Of course, it’s all an unfortunate misunderstanding. Láeg has already tried, earnestly, to convince them of this, but they don’t seem to see it the same way, which is how he’s found himself here, restraint cuffs around his wrists like they think he’s some kind of no-good scavenger. Which he isn’t. He isn’t even a thief, although that’s what they’re accusing him of, although, okay, technically the ship isn’t his. And technically he doesn’t have a license for it yet and shouldn’t have been in orbit. Never mind that they were only planning to go circling the moons for a bit and then head back; never mind that the ship is his brother’s and, like, is it _really_ stealing when it belongs to a relative? He had the passkey – it’s not like he had to trip the locks to get in.

But of course, his brothers would never have made a mistake like this, taking up a ~~borrowed~~ stolen ship right as the patrols are heading back planetside to refuel. And they wouldn’t have been so stupid as to try and outrun them once he realised he was made. Not that that part was his idea. It was Cú Chulainn’s suggestion, all bright eyes and feral grin, and Láeg went along with it, because there was no way he wouldn’t and because he wanted to see how fast he could go.

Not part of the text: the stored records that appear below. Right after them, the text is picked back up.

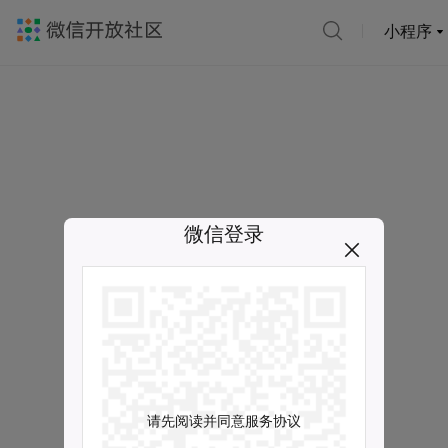
小程序
微信登录
请先阅读并同意服务协议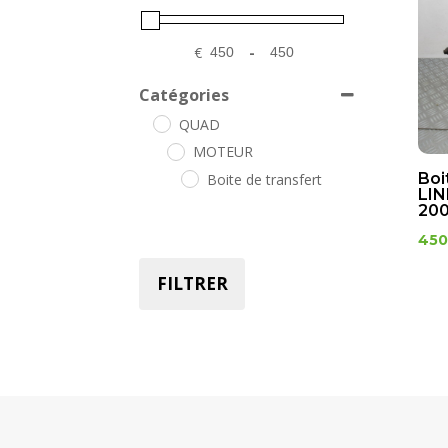
€
-
Minimum Price
Maximum Price
Catégories
QUAD
MOTEUR
Boi
Boite de transfert
LIN
200
450
FILTRER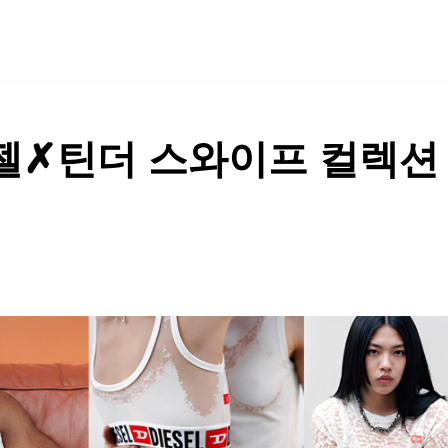
SPECIAL
COMMUNITY
디젤✗틴더 스와이프 컬렉션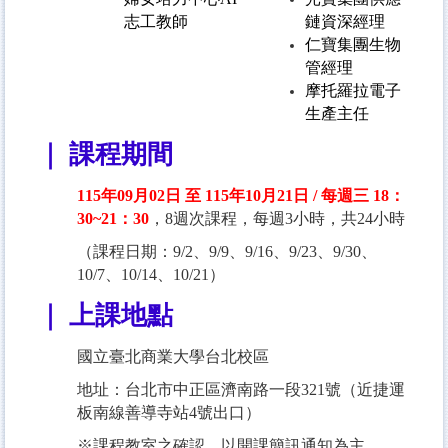
志工教師
鏈資深經理
仁寶集團生物
管經理
摩托羅拉電子
生產主任
｜ 課程期間
115年09月02日 至 115年10月21日 / 每週三 18：
30~21：30
，8週次課程，每週3小時，共24小時
（課程日期：9/2、9/9、9/16、9/23、9/30、
10/7、10/14、10/21）
｜ 上課地點
國立臺北商業大學台北校區
地址：台北市中正區濟南路一段321號（近捷運
板南線善導寺站4號出口）
※課程教室之確認，以開課簡訊通知為主。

Pretty fast. Not fast enough not to get caught in a grav-net and dragged here, ship impounded and these damn cuffs around his wrists.

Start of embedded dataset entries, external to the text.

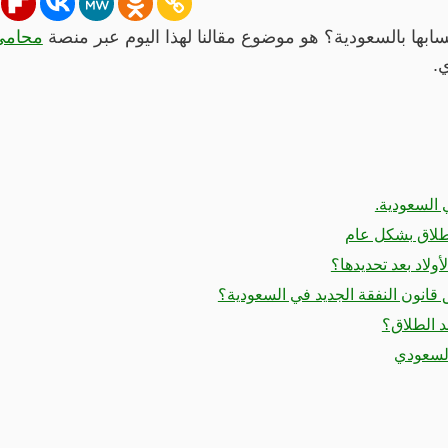
ابها بالسعودية؟ هو موضوع مقالنا لهذا اليوم عبر منصة
محامي
ي.
 السعودية.
الطلاق بشكل عام
ولاد بعد تحديدها؟
ق قانون النفقة الجديد في السعودية؟
د الطلاق؟
السعودي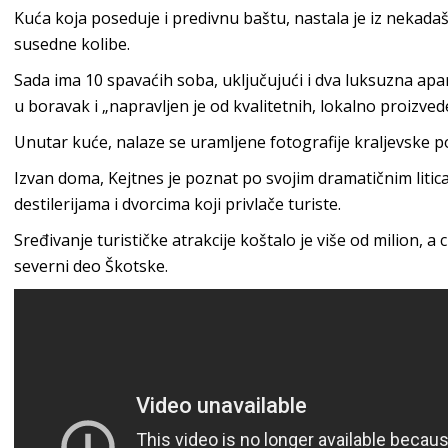
Kuća koja poseduje i predivnu baštu, nastala je iz nekadašnj
susedne kolibe.
Sada ima 10 spavaćih soba, uključujući i dva luksuzna a
u boravak i „napravljen je od kvalitetnih, lokalno proizved
Unutar kuće, nalaze se uramljene fotografije kraljevske p
Izvan doma, Kejtnes je poznat po svojim dramatičnim liti
destilerijama i dvorcima koji privlače turiste.
Sređivanje turističke atrakcije koštalo je više od milion, a c
severni deo Škotske.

He doesn’t know where Cú Chulainn is. Talking someone’s ear off, probably, charming them into unlocking his own restraints and finding him a drink. He’s a knack for that. Láeg reckons he could do much the same himself if they’d give him a chance, but nobody’s come in to check on him for a fair while now. He’d be bored if he wasn’t keeping himself occupied by thinking about all the different ways he’s going to be _totally screwed_ when he gets home.

And that’s working on the basis that he gets back before Idh and Conall do. Because if they realise the ship’s gone…

Láeg groans and thumps the wall, which sends a jolt of electricity through his arm and knocks him sprawling. Right. Don’t hit the walls. Space jail wants to hurt you. Good to know.

It wasn’t meant to end like this. But he should have known all along that it would.

*

So this is how it happened.

Láeg’s the youngest – and the fastest, and the cleverest, not that his brothers will admit it. Not yet cleared for galactic travel, only has a planetside license for flying, and mostly that’s fine. He can do a lot planetside, skimming as close as he dares to the surface and dodging obstacles, or weaving in amongst the hills, perfecting his turns, learning to hover just so to allow his fighter to aim without having to compensate for movement. And his fighter, his best friend, his brother, comes with him. Cú Chulainn. They terrorise the countryside, go as close to the cities as the flight paths will allow them, and they both know it’s useful practice.

But that’s all it is. Practice. And they’ve both been off-planet enough times to know how much more there is to learn out there, and how much is being kept from them. So maybe they got a little bit impatient waiting for Láeg to get his full license, for Cú Chulainn to leave behind the cadet corps.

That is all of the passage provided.